HOW TO COMPLETE THIS TASK - Give back all of the records, exactly and completely.

[Stored data entries]

* * * * * * * * *

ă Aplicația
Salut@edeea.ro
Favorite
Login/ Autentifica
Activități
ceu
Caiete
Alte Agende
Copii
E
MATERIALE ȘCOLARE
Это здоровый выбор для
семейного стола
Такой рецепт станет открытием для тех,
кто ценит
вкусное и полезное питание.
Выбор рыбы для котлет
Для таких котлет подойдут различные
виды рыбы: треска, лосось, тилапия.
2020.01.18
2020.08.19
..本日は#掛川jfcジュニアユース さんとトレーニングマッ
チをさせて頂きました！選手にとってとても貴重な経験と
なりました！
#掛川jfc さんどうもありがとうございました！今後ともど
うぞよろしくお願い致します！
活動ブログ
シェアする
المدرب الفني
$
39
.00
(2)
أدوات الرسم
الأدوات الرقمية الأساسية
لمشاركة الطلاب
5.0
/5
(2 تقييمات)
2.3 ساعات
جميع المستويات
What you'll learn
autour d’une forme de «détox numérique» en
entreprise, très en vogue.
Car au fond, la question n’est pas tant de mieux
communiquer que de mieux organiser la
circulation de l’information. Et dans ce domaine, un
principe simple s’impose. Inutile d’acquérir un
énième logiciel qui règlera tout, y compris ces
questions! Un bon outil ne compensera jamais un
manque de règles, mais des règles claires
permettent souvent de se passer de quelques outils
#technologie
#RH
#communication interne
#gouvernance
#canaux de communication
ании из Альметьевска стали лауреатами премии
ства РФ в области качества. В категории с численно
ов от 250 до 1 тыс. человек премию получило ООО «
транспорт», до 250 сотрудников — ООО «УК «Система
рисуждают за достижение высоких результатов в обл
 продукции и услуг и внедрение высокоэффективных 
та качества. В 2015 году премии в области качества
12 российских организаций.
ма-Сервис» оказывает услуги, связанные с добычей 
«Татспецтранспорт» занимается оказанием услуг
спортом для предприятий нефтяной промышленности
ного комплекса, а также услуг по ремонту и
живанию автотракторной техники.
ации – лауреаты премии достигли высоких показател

* * * * * * * * *

ANSWER TO THE PROBLEM -
ă Aplicația
Salut@edeea.ro
Favorite
Login/ Autentifica
Activități
ceu
Caiete
Alte Agende
Copii
E
MATERIALE ȘCOLARE
Это здоровый выбор для
семейного стола
Такой рецепт станет открытием для тех,
кто ценит
вкусное и полезное питание.
Выбор рыбы для котлет
Для таких котлет подойдут различные
виды рыбы: треска, лосось, тилапия.
2020.01.18
2020.08.19
..本日は#掛川jfcジュニアユース さんとトレーニングマッ
チをさせて頂きました！選手にとってとても貴重な経験と
なりました！
#掛川jfc さんどうもありがとうございました！今後ともど
うぞよろしくお願い致します！
活動ブログ
シェアする
المدرب الفني
$
39
.00
(2)
أدوات الرسم
الأدوات الرقمية الأساسية
لمشاركة الطلاب
5.0
/5
(2 تقييمات)
2.3 ساعات
جميع المستويات
What you'll learn
autour d’une forme de «détox numérique» en
entreprise, très en vogue.
Car au fond, la question n’est pas tant de mieux
communiquer que de mieux organiser la
circulation de l’information. Et dans ce domaine, un
principe simple s’impose. Inutile d’acquérir un
énième logiciel qui règlera tout, y compris ces
questions! Un bon outil ne compensera jamais un
manque de règles, mais des règles claires
permettent souvent de se passer de quelques outils
#technologie
#RH
#communication interne
#gouvernance
#canaux de communication
ании из Альметьевска стали лауреатами премии
ства РФ в области качества. В категории с численно
ов от 250 до 1 тыс. человек премию получило ООО «
транспорт», до 250 сотрудников — ООО «УК «Система
рисуждают за достижение высоких результатов в обл
 продукции и услуг и внедрение высокоэффективных 
та качества. В 2015 году премии в области качества
12 российских организаций.
ма-Сервис» оказывает услуги, связанные с добычей 
«Татспецтранспорт» занимается оказанием услуг
спортом для предприятий нефтяной промышленности
ного комплекса, а также услуг по ремонту и
живанию автотракторной техники.
ации – лауреаты премии достигли высоких показател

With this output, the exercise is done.